What Role Do Taxes Play?
Crude oil is only one component of the final price paid by consumers. Petrol and diesel rates also include refining and transportation costs, dealer commissions, central excise duty and state-level taxes.
Because taxes account for a substantial share of the pump price, even a large percentage change in crude does not result in an equivalent change in the retail rate.
Government intervention also limits sharp fluctuations. When crude prices rise, the Centre or states may reduce taxes, while oil companies may absorb part of the increase. This cushions consumers against a sudden surge.
The Centre had announced a reduction of Rs 10 a litre in excise duty on both petrol and diesel by the end of March.
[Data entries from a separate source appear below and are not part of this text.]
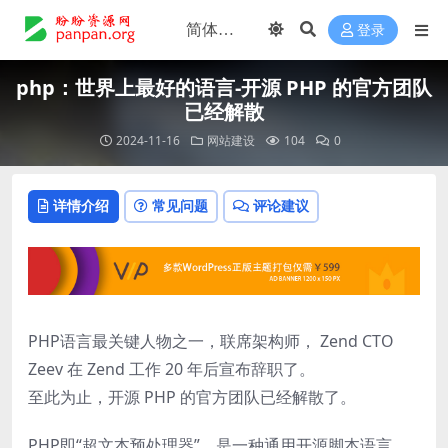
登录
php：世界上最好的语言-开源 PHP 的官方团队
已经解散
2024-11-16
网站建设
104
0
详情介绍
常见问题
评论建议
PHP语言最关键人物之一，联席架构师， Zend CTO
Zeev 在 Zend 工作 20 年后宣布辞职了。
至此为止，开源 PHP 的官方团队已经解散了。
PHP即“超文本预处理器”，是一种通用开源脚本语言。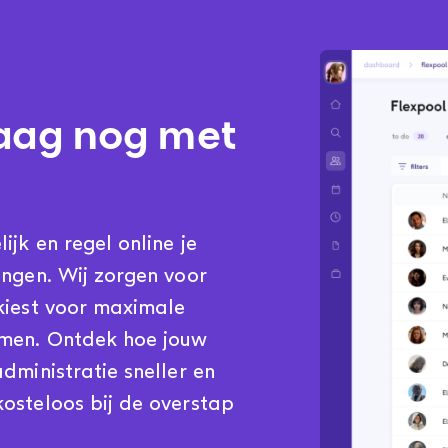
aag nog met
jk en regel online je
ingen. Wij zorgen voor
kiest voor maximale
emen. Ontdek hoe jouw
dministratie sneller en
osteloos bij de overstap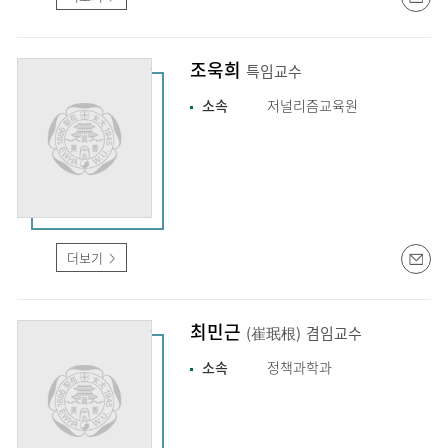
조욱희
특임교수
소속
저널리즘교육원
더보기
최민근
(崔珉根)
겸임교수
소속
정책과학과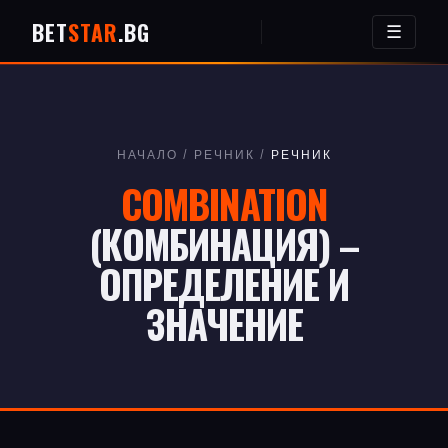
BET
STAR
.BG
☰
НАЧАЛО
/
РЕЧНИК
/
РЕЧНИК
COMBINATION
(КОМБИНАЦИЯ) –
ОПРЕДЕЛЕНИЕ И
ЗНАЧЕНИЕ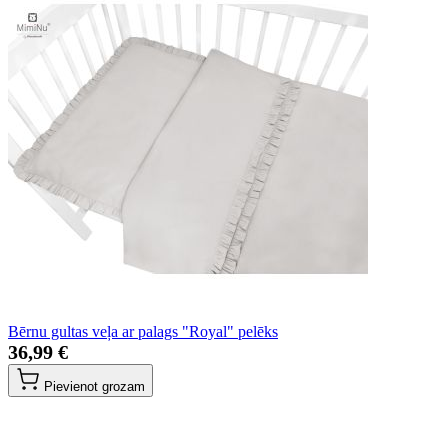
Bērnu gultas veļa ar palags "Royal" pelēks
36,99 €
Pievienot grozam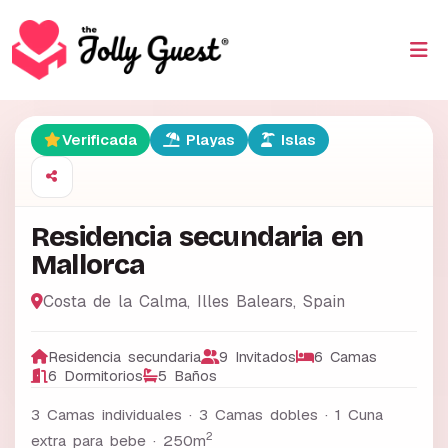
Verificada
Playas
Islas
Residencia secundaria en
Mallorca
Costa de la Calma
,
Illes Balears
,
Spain
Residencia secundaria
9 Invitados
6 Camas
6 Dormitorios
5 Baños
3 Camas individuales · 3 Camas dobles · 1 Cuna
2
extra para bebe ·
250m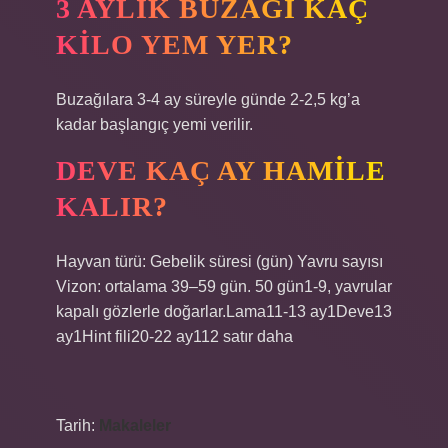
3 AYLIK BUZAĞI KAÇ
KILO YEM YER?
Buzağılara 3-4 ay süreyle günde 2-2,5 kg’a
kadar başlangıç ​​yemi verilir.
DEVE KAÇ AY HAMILE
KALIR?
Hayvan türü: Gebelik süresi (gün) Yavru sayısı
Vizon: ortalama 39–59 gün. 50 gün1-9, yavrular
kapalı gözlerle doğarlar.Lama11-13 ay1Deve13
ay1Hint fili20-22 ay112 satır daha
Tarih:
Makaleler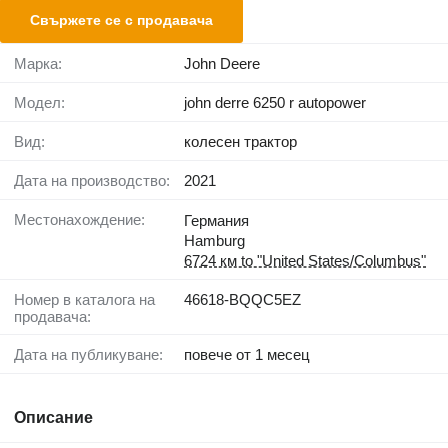
Свържете се с продавача
Марка:
John Deere
Модел:
john derre 6250 r autopower
Вид:
колесен трактор
Дата на производство:
2021
Местонахождение:
Германия
Hamburg
6724 км to "United States/Columbus"
Номер в каталога на
46618-BQQC5EZ
продавача:
Дата на публикуване:
повече от 1 месец
Описание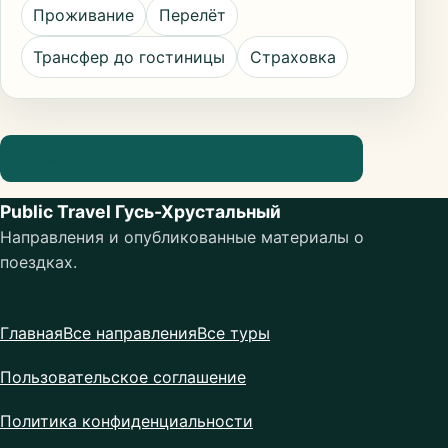
Проживание
Перелёт
Трансфер до гостиницы
Страховка
Посмотреть информацию о направлении
Public Travel Гусь-Хрустальный
Направления и опубликованные материалы о
поездках.
Главная
Все направления
Все туры
Пользовательское соглашение
Политика конфиденциальности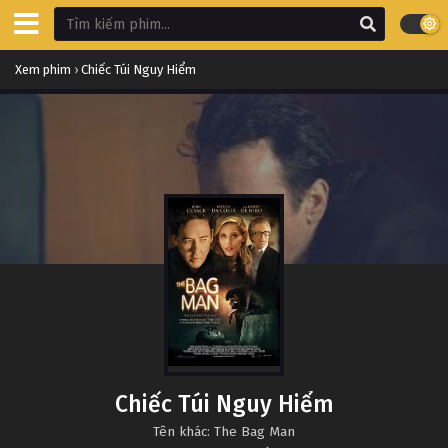
Xem phim
›
Chiếc Túi Nguy Hiểm
Chiếc Túi Nguy Hiểm
Tên khác: The Bag Man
According to NDTV, crude may need to remain cheaper for longer for the government to offset the revenue forgone through the duty reduction before further benefits are passed on to consumers.
Why Diesel Could Hold Back A Price Cut
The continued loss on diesel is another constraint.
Diesel is extensively used in freight transport, agriculture and industry. Cutting its price while oil companies are still making a loss on every litre would increase pressure on their finances.
Although petrol margins are currently healthier, fuel retailers have generally avoided frequent or sharply divergent revisions in petrol and diesel prices. A broader reduction may, therefore, depend on diesel margins also turning positive.
Any decision will also take into account whether the easing of tensions in the Middle East is durable. While traffic through the Strait of Hormuz has normalised, geopolitical risks in the region have not disappeared entirely.
Why Cheaper Oil Matters To India
India imports more than 88 per cent of its crude oil requirements. A sustained fall in crude prices, therefore, offers significant economic benefits even if pump prices do not decline immediately.
A lower oil bill reduces the demand for dollars, supports the rupee and can help narrow the current account deficit. It also lowers the risk of imported inflation.
Cheaper fuel and petroleum derivatives can reduce costs for aviation, logistics, paints, chemicals, manufacturing and consumer-goods companies. Lower transportation and production expenses can eventually ease retail inflation and support household spending.
Softer energy prices could also strengthen the case for the Reserve Bank of India to maintain an accommodative monetary policy stance if inflation remains contained.